Montana Attorney General Investigates Mortenson, Mailer's Crow's Nest, and More

by Staff
4.20.11

Every day Poets & Writers Magazine scans the headlines—from publishing reports to academic announcements to literary dispatches—for all the news that creative writers need to know. Here are today's stories:

Montana's attorney general has opened an investigation into the finances of the charity set up and run by Three Cups of Tea author Greg Mortenson. (USA Today) Salon's Laura Miller says that Mortenson's accusers are missing the point.

Norman Mailer's apartment in Brooklyn, New York, which he specially designed with two flights of ladders, a crow's nest, and, at one point, a trapeze, is up for sale for $2.5 million. (City Room)

What is the way forward for the novel? Garth Risk Hallberg at the Millions takes a closer look.
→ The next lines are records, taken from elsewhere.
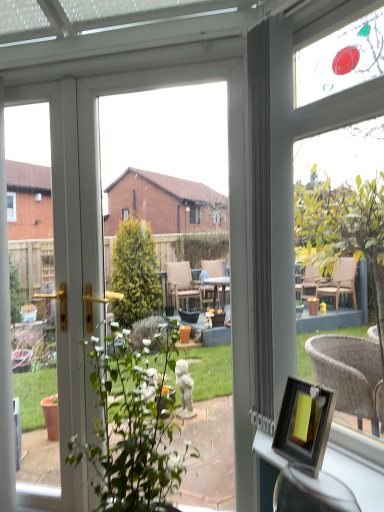 The image size is (384, 512). Describe the element at coordinates (357, 464) in the screenshot. I see `wooden frame at lower right` at that location.

What do you see at coordinates (292, 180) in the screenshot? I see `matte wicker chair at upper right` at bounding box center [292, 180].

Locate an element on the screen. The width and height of the screenshot is (384, 512). wooden frame at lower right is located at coordinates (357, 464).

Find the location of a particular element. picture frame on the right side of wooden frame at lower right is located at coordinates (304, 423).

Is wooden picture frame at lower right at the back of wooden frame at lower right?

Yes, wooden frame at lower right is positioned with its back facing wooden picture frame at lower right.

From a real-world perspective, is wooden frame at lower right under wooden picture frame at lower right?

Correct, in the physical world, wooden frame at lower right is lower than wooden picture frame at lower right.

Is wooden frame at lower right not inside wooden picture frame at lower right?

That's correct, wooden frame at lower right is outside of wooden picture frame at lower right.

Locate an element on the screen. window sill below the wooden picture frame at lower right (from the image's perspective) is located at coordinates (357, 464).

Is point (288, 396) in front of point (359, 471)?

That is False.

From the image's perspective, which one is positioned lower, wooden picture frame at lower right or wooden frame at lower right?

wooden frame at lower right is shown below in the image.

Based on the photo, between matte wicker chair at upper right and green leafy plant at center, which one has larger width?

With larger width is green leafy plant at center.

From a real-world perspective, which is physically below, matte wicker chair at upper right or green leafy plant at center?

From a 3D spatial view, green leafy plant at center is below.

From the picture: Is the depth of matte wicker chair at upper right greater than that of green leafy plant at center?

Yes, matte wicker chair at upper right is behind green leafy plant at center.

Does matte wicker chair at upper right contain green leafy plant at center?

No, green leafy plant at center is located outside of matte wicker chair at upper right.

Would you consider green leafy plant at center to be distant from wooden picture frame at lower right?

Actually, green leafy plant at center and wooden picture frame at lower right are a little close together.

Looking at their sizes, would you say green leafy plant at center is wider or thinner than wooden picture frame at lower right?

green leafy plant at center is wider than wooden picture frame at lower right.

Between green leafy plant at center and wooden picture frame at lower right, which one has more height?

Standing taller between the two is green leafy plant at center.

There is a green leafy plant at center. Where is `picture frame above it (from a real-world perspective)`? picture frame above it (from a real-world perspective) is located at coordinates (304, 423).

Could you tell me if wooden picture frame at lower right is facing green leafy plant at center?

No, wooden picture frame at lower right is not turned towards green leafy plant at center.

Is wooden picture frame at lower right bigger than green leafy plant at center?

No.

Is wooden frame at lower right surrounded by matte wicker chair at upper right?

No, wooden frame at lower right is not inside matte wicker chair at upper right.

Is point (310, 42) positioned in front of point (364, 446)?

No, it is behind (364, 446).

Relative to wooden frame at lower right, is matte wicker chair at upper right in front or behind?

In the image, matte wicker chair at upper right appears behind wooden frame at lower right.

Can you tell me how much matte wicker chair at upper right and wooden frame at lower right differ in facing direction?

They differ by 0.00929 degrees in their facing directions.

Is wooden frame at lower right with matte wicker chair at upper right?

wooden frame at lower right and matte wicker chair at upper right are clearly separated.

Between wooden frame at lower right and matte wicker chair at upper right, which one appears on the left side from the viewer's perspective?

wooden frame at lower right.

Where is `window sill in front of the matte wicker chair at upper right`? The height and width of the screenshot is (512, 384). window sill in front of the matte wicker chair at upper right is located at coordinates (357, 464).

Can you confirm if wooden frame at lower right is wider than matte wicker chair at upper right?

Yes.

At what (x,y) coordinates should I click in order to perform the action: click on window sill on the left of wooden picture frame at lower right. Please return your answer as a coordinate pair (x, y). This screenshot has height=512, width=384. Looking at the image, I should click on (357, 464).

Identify the location of window sill below the wooden picture frame at lower right (from the image's perspective). The height and width of the screenshot is (512, 384). tap(357, 464).

From the picture: Considering their positions, is green leafy plant at center positioned further to matte wicker chair at upper right than wooden picture frame at lower right?

The object further to matte wicker chair at upper right is green leafy plant at center.

Looking at the image, which one is located further to green leafy plant at center, wooden picture frame at lower right or matte wicker chair at upper right?

matte wicker chair at upper right.

Looking at the image, which one is located closer to green leafy plant at center, matte wicker chair at upper right or wooden frame at lower right?

Among the two, wooden frame at lower right is located nearer to green leafy plant at center.

Looking at the image, which one is located further to wooden frame at lower right, matte wicker chair at upper right or wooden picture frame at lower right?

matte wicker chair at upper right lies further to wooden frame at lower right than the other object.

Which object lies further to the anchor point green leafy plant at center, wooden picture frame at lower right or wooden frame at lower right?

wooden picture frame at lower right is positioned further to the anchor green leafy plant at center.

When comparing their distances from green leafy plant at center, does matte wicker chair at upper right or wooden picture frame at lower right seem further?

matte wicker chair at upper right is further to green leafy plant at center.

Based on their spatial positions, is green leafy plant at center or wooden frame at lower right closer to wooden picture frame at lower right?

The object closer to wooden picture frame at lower right is wooden frame at lower right.

Which object lies further to the anchor point matte wicker chair at upper right, wooden picture frame at lower right or green leafy plant at center?

Based on the image, green leafy plant at center appears to be further to matte wicker chair at upper right.

I want to click on window sill between matte wicker chair at upper right and green leafy plant at center in the vertical direction, so click(357, 464).

Where is `window sill between green leafy plant at center and wooden picture frame at lower right`? Image resolution: width=384 pixels, height=512 pixels. window sill between green leafy plant at center and wooden picture frame at lower right is located at coordinates (357, 464).

The image size is (384, 512). In order to click on picture frame between matte wicker chair at upper right and green leafy plant at center in the vertical direction in this screenshot , I will do `click(304, 423)`.

In order to click on picture frame between matte wicker chair at upper right and wooden frame at lower right in the up-down direction in this screenshot , I will do `click(304, 423)`.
After thirty-two years in Ann Arbor, Michigan, David's Books will soon close its doors. Notably, the owner of the indie bookstore was in legal trouble a few years back for hiring "drug addicts to steal textbooks from competitors and later [sell] them on the Internet." (AnnArbor.com)

If you order a lot of books from Amazon, watch out! As MobyLives points out, the fact that the online retail giant doesn't pay state sales tax may come back to haunt its customers, who could get audited by the IRS for not paying state tax on purchases made through Amazon.

The British Library has purchased the archive of poet Wendy Cope, including over forty thousand emails. "This is the second major email acquisition we've made after Harold Pinter's archive in 2007, but contains more material than that," said one library curator. "We are increasingly acquiring digital material; this is going to be the norm as we move forward and we are going to get to the stage where emails replace physical letters." (Independent)

A year ago to the day, the Deepwater Horizon oil rig exploded in the Gulf of Mexico, killing eleven people and starting a giant oil leak that would spill and spill for months. The Los Angeles Times rounded up books written about the calamity.

Here are ten ways digital books are changing our literary lives, from the Denver Post.